Search the records for the string "Gudog", then copy each line where it appears.

** DATA EXTRACT follows **

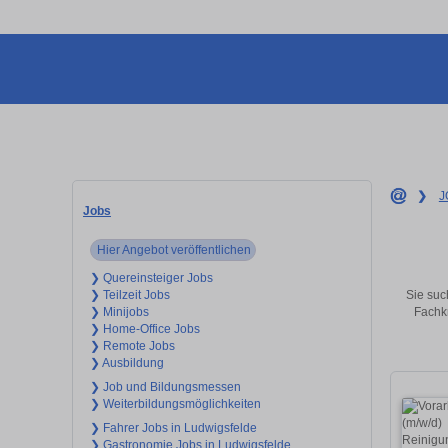
❯
J
Jobs
Hier Angebot veröffentlichen
❯ Quereinsteiger Jobs
Sie suc
❯ Teilzeit Jobs
Fachkr
❯ Minijobs
❯ Home-Office Jobs
❯ Remote Jobs
❯ Ausbildung
❯ Job und Bildungsmessen
❯ Weiterbildungsmöglichkeiten
❯ Fahrer Jobs in Ludwigsfelde
❯ Gastronomie Jobs in Ludwigsfelde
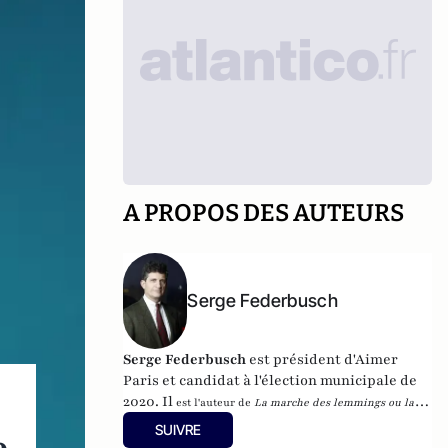
A PROPOS DES AUTEURS
Serge Federbusch
Serge Federbusch
est président d'Aimer
Paris et candidat à l'élection municipale de
2020. Il
est l'auteur de
La marche des lemmings ou la 2e
mort de Charlie
, et de
Nous-Fossoyeurs : le vrai bilan d'un
SUIVRE
fatal quinquennat
, chez Plon.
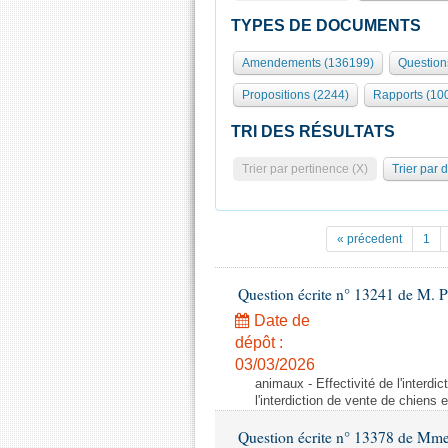
TYPES DE DOCUMENTS
Amendements (136199)
Question
Propositions (2244)
Rapports (10
TRI DES RÉSULTATS
Trier par pertinence (X)
Trier par 
« précedent
1
Question écrite n° 13241 de M. P
Date de
dépôt :
03/03/2026
animaux - Effectivité de l'interdi
l'interdiction de vente de chiens 
Question écrite n° 13378 de Mme 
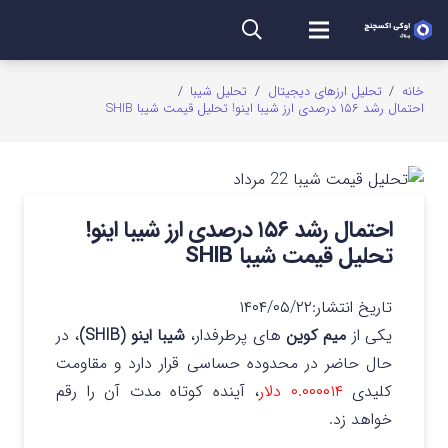
خانه
/
تحلیل ارزهای دیجیتال
/
تحلیل شیبا
/
احتمال رشد ۱۵۶ درصدی ارز شیبا اینو! تحلیل قیمت شیبا SHIB
احتمال رشد ۱۵۶ درصدی ارز شیبا اینو!
تحلیل قیمت شیبا SHIB
تاریخ انتشار:
۱۴۰۴/۰۵/۲۲
یکی از
میم کوین
های پرطرفدار،
شیبا اینو (SHIB)
، در
حال حاضر در محدوده حساسی قرار دارد و مقاومت
کلیدی
۰.۰۰۰۰۱۴ دلار
، آینده کوتاه مدت آن را رقم
خواهد زد.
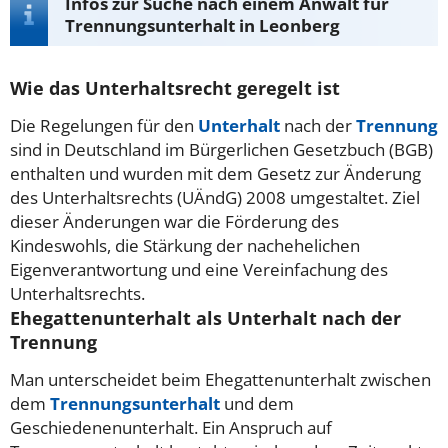
Infos zur Suche nach einem Anwalt für
Trennungsunterhalt in Leonberg
Wie das Unterhaltsrecht geregelt ist
Die Regelungen für den
Unterhalt
nach der
Trennung
sind in Deutschland im Bürgerlichen Gesetzbuch (BGB)
enthalten und wurden mit dem Gesetz zur Änderung
des Unterhaltsrechts (UÄndG) 2008 umgestaltet. Ziel
dieser Änderungen war die Förderung des
Kindeswohls, die Stärkung der nachehelichen
Eigenverantwortung und eine Vereinfachung des
Unterhaltsrechts.
Ehegattenunterhalt als Unterhalt nach der
Trennung
Man unterscheidet beim Ehegattenunterhalt zwischen
dem
Trennungsunterhalt
und dem
Geschiedenenunterhalt. Ein Anspruch auf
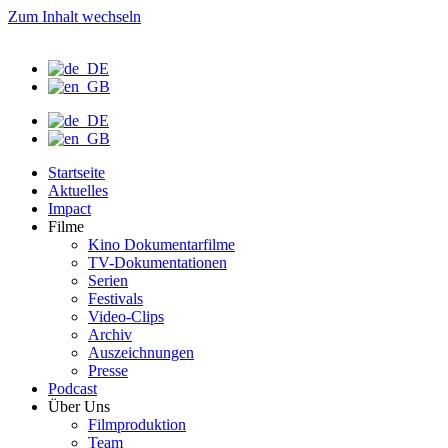
Zum Inhalt wechseln
Startseite
Aktuelles
Impact
Filme
Kino Dokumentarfilme
TV-Dokumentationen
Serien
Festivals
Video-Clips
Archiv
Auszeichnungen
Presse
Podcast
Über Uns
Filmproduktion
Team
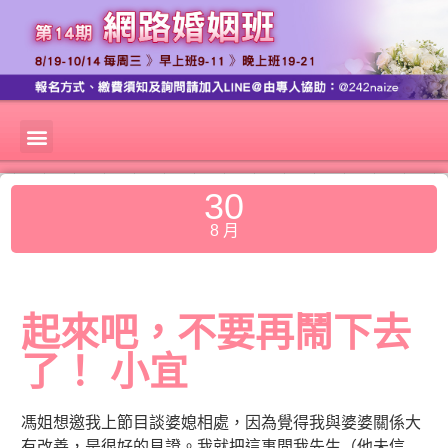
30
8 月
起來吧，不要再鬧下去
了！ 小宜
馮姐想邀我上節目談婆媳相處，因為覺得我與婆婆關係大
有改善，是很好的見證。我就把這事問我先生（他未信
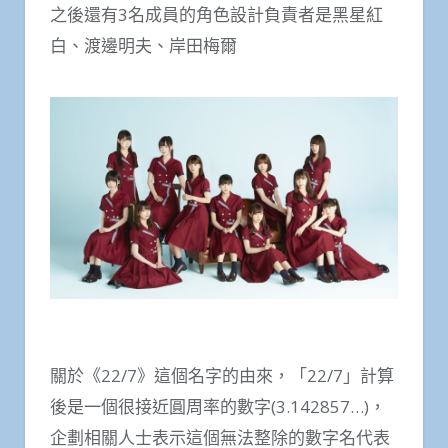
之後還有3名成員的角色設計負責者是黑星紅
白、渡邊明夫、岸田梅爾
關於《22/7》這個名字的由來，「22/7」計算
後是一個很接近圓周率的數字(3.142857…)，
企劃相關人士表示這個無法整除的數字名代表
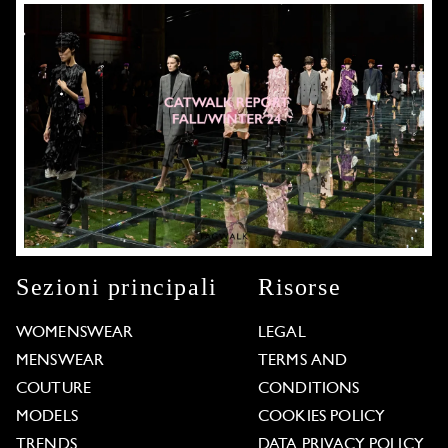
Sezioni principali
Risorse
WOMENSWEAR
LEGAL
MENSWEAR
TERMS AND
COUTURE
CONDITIONS
MODELS
COOKIES POLICY
TRENDS
DATA PRIVACY POLICY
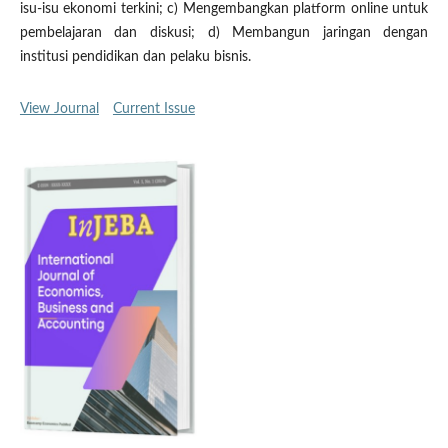
isu-isu ekonomi terkini; c) Mengembangkan platform online untuk
pembelajaran dan diskusi; d) Membangun jaringan dengan
institusi pendidikan dan pelaku bisnis.
View Journal
Current Issue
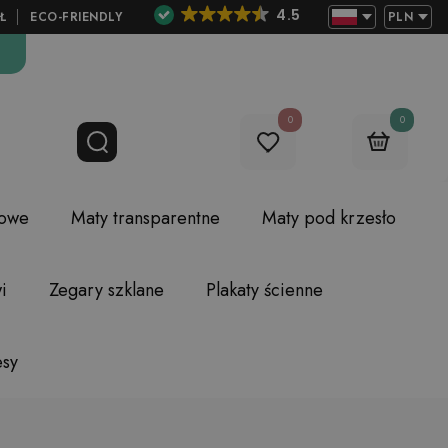
4.5
Ł
ECO-FRIENDLY
PLN
0
0
lowe
Maty transparentne
Maty pod krzesło
i
Zegary szklane
Plakaty ścienne
esy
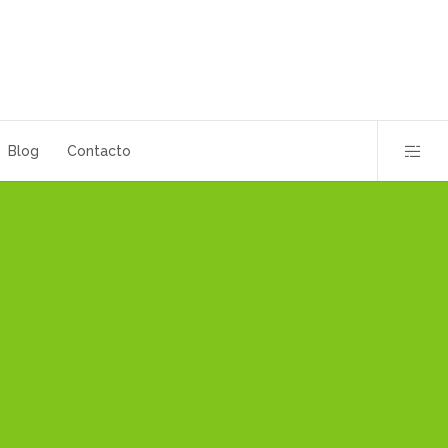
Blog
Contacto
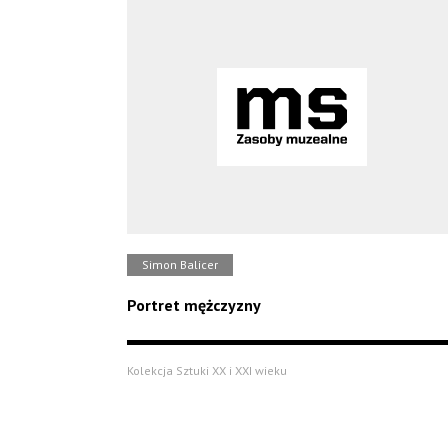
Simon Balicer
Portret mężczyzny
Kolekcja Sztuki XX i XXI wieku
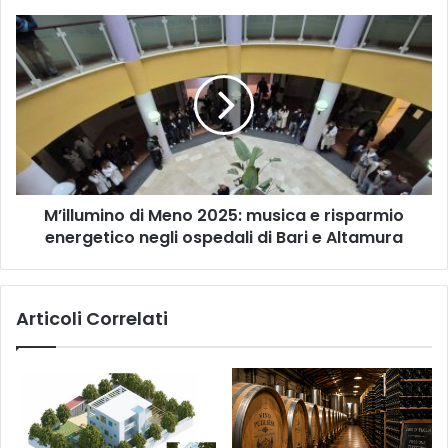
cyberbullismo
M’illumino
di
Meno
2025:
musica
e
risparmio
energetico
negli
M’illumino di Meno 2025: musica e risparmio
ospedali
di
energetico negli ospedali di Bari e Altamura
Bari
e
Altamura
Articoli Correlati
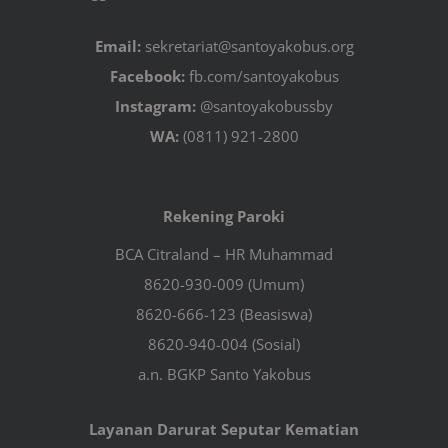
Email:
sekretariat@santoyakobus.org
Facebook:
fb.com/santoyakobus
Instagram:
@santoyakobussby
WA:
(0811) 921-2800
Rekening Paroki
BCA Citraland – HR Muhammad
8620-930-009 (Umum)
8620-666-123 (Beasiswa)
8620-940-004 (Sosial)
a.n. BGKP Santo Yakobus
Layanan Darurat Seputar Kematian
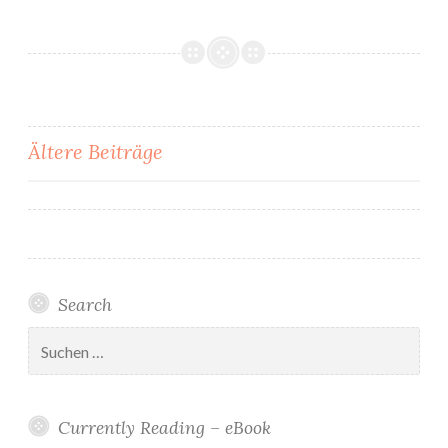
Beitragsnavigation
Ältere Beiträge
Search
Suchen
nach:
Currently Reading – eBook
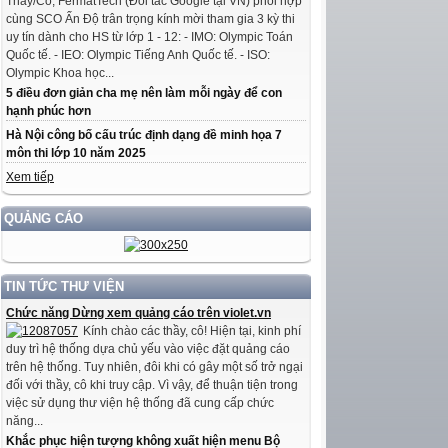
Thầy/Cô, FermatTech (Đối tác Google tại VN) phối hợp
cùng SCO Ấn Độ trân trọng kính mời tham gia 3 kỳ thi
uy tín dành cho HS từ lớp 1 - 12: - IMO: Olympic Toán
Quốc tế. - IEO: Olympic Tiếng Anh Quốc tế. - ISO:
Olympic Khoa học...
5 điều đơn giản cha mẹ nên làm mỗi ngày để con
hạnh phúc hơn
Hà Nội công bố cấu trúc định dạng đề minh họa 7
môn thi lớp 10 năm 2025
Xem tiếp
QUẢNG CÁO
TIN TỨC THƯ VIỆN
Chức năng Dừng xem quảng cáo trên violet.vn
Kính chào các thầy, cô! Hiện tại, kinh phí
duy trì hệ thống dựa chủ yếu vào việc đặt quảng cáo
trên hệ thống. Tuy nhiên, đôi khi có gây một số trở ngại
đối với thầy, cô khi truy cập. Vì vậy, để thuận tiện trong
việc sử dụng thư viện hệ thống đã cung cấp chức
năng...
Khắc phục hiện tượng không xuất hiện menu Bộ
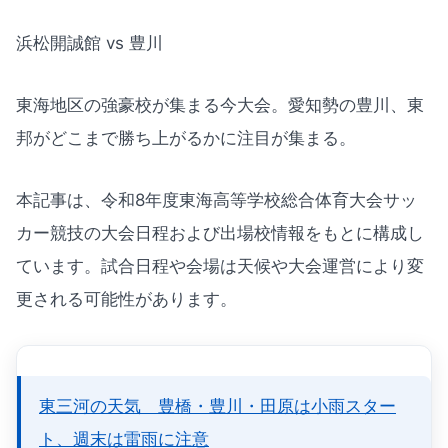
浜松開誠館 vs 豊川
東海地区の強豪校が集まる今大会。愛知勢の豊川、東
邦がどこまで勝ち上がるかに注目が集まる。
本記事は、令和8年度東海高等学校総合体育大会サッ
カー競技の大会日程および出場校情報をもとに構成し
ています。試合日程や会場は天候や大会運営により変
更される可能性があります。
東三河の天気 豊橋・豊川・田原は小雨スター
ト、週末は雷雨に注意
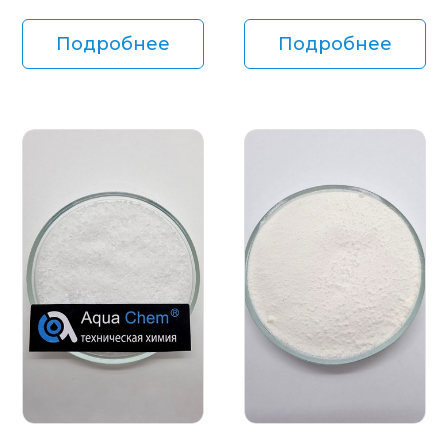
Подробнее
Подробнее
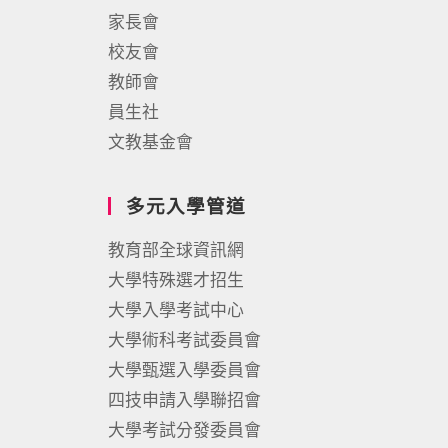
家長會
校友會
教師會
員生社
文教基金會
多元入學管道
教育部全球資訊網
大學特殊選才招生
大學入學考試中心
大學術科考試委員會
大學甄選入學委員會
四技申請入學聯招會
大學考試分發委員會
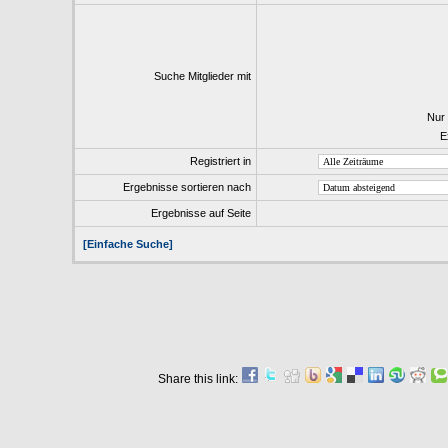
Suche Mitglieder mit
Nur
E
Registriert in
Ergebnisse sortieren nach
Ergebnisse auf Seite
[Einfache Suche]
Share this link:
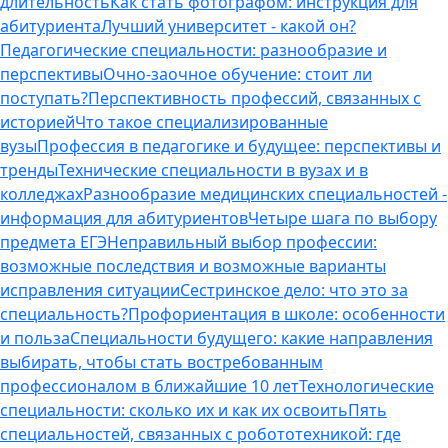
длительность
Как стать фотографом: инструкция для
абитуриента
Лучший университет - какой он?
Педагогические специальности: разнообразие и
перспективы
Очно-заочное обучение: стоит ли
поступать?
Перспективность профессий, связанных с
историей
Что такое специализированные
вузы
Профессия в педагогике и будущее: перспективы и
тренды
Технические специальности в вузах и в
колледжах
Разнообразие медицинских специальностей -
информация для абитуриентов
Четыре шага по выбору
предмета ЕГЭ
Неправильный выбор профессии:
возможные последствия и возможные варианты
исправления ситуации
Сестринское дело: что это за
специальность?
Профориентация в школе: особенности
и польза
Специальности будущего: какие направления
выбирать, чтобы стать востребованным
профессионалом в ближайшие 10 лет
Технологические
специальности: сколько их и как их освоить
Пять
специальностей, связанных с робототехникой: где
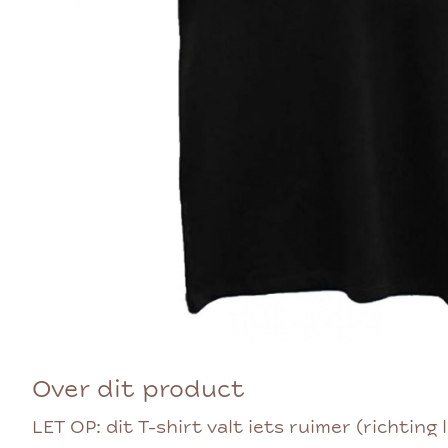
Over dit product
LET OP: dit T-shirt valt iets ruimer (richting l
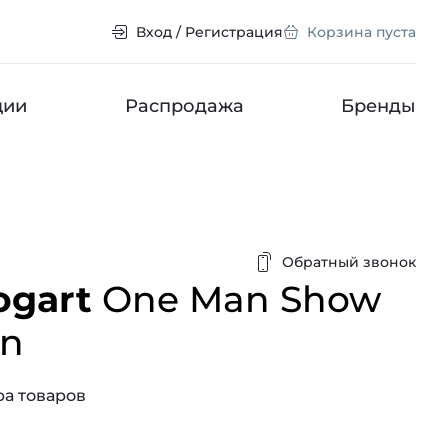
Вход / Регистрация
Корзина пуста
ции
Распродажа
Бренды
Обратный звонок
ogart
One Man Show
on
а товаров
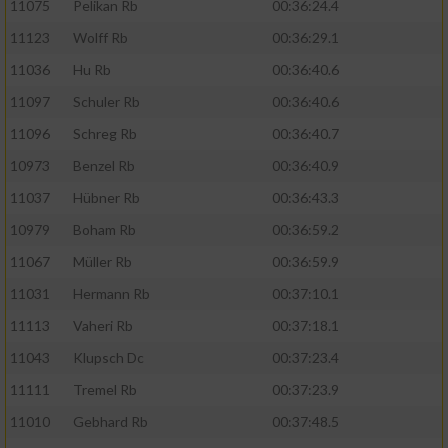
11075
Pelikan Rb
00:36:24.4
11123
Wolff Rb
00:36:29.1
11036
Hu Rb
00:36:40.6
11097
Schuler Rb
00:36:40.6
11096
Schreg Rb
00:36:40.7
10973
Benzel Rb
00:36:40.9
11037
Hübner Rb
00:36:43.3
10979
Boham Rb
00:36:59.2
11067
Müller Rb
00:36:59.9
11031
Hermann Rb
00:37:10.1
11113
Vaheri Rb
00:37:18.1
11043
Klupsch Dc
00:37:23.4
11111
Tremel Rb
00:37:23.9
11010
Gebhard Rb
00:37:48.5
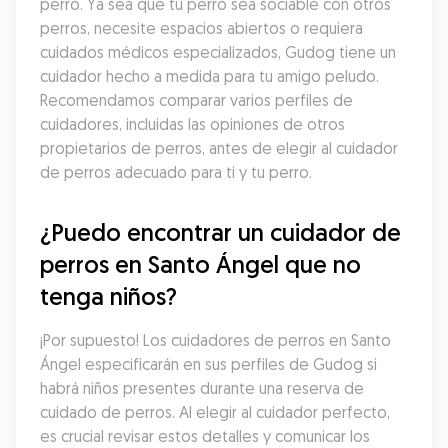
perro. Ya sea que tu perro sea sociable con otros 
perros, necesite espacios abiertos o requiera 
cuidados médicos especializados, Gudog tiene un 
cuidador hecho a medida para tu amigo peludo. 
Recomendamos comparar varios perfiles de 
cuidadores, incluidas las opiniones de otros 
propietarios de perros, antes de elegir al cuidador 
de perros adecuado para ti y tu perro.
¿Puedo encontrar un cuidador de 
perros en Santo Ángel que no 
tenga niños?
¡Por supuesto! Los cuidadores de perros en Santo 
Ángel especificarán en sus perfiles de Gudog si 
habrá niños presentes durante una reserva de 
cuidado de perros. Al elegir al cuidador perfecto, 
es crucial revisar estos detalles y comunicar los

** End of DATA EXTRACT **

■ EXERCISE ANSWER ■
cuidados médicos especializados, Gudog tiene un 
Ángel especificarán en sus perfiles de Gudog si 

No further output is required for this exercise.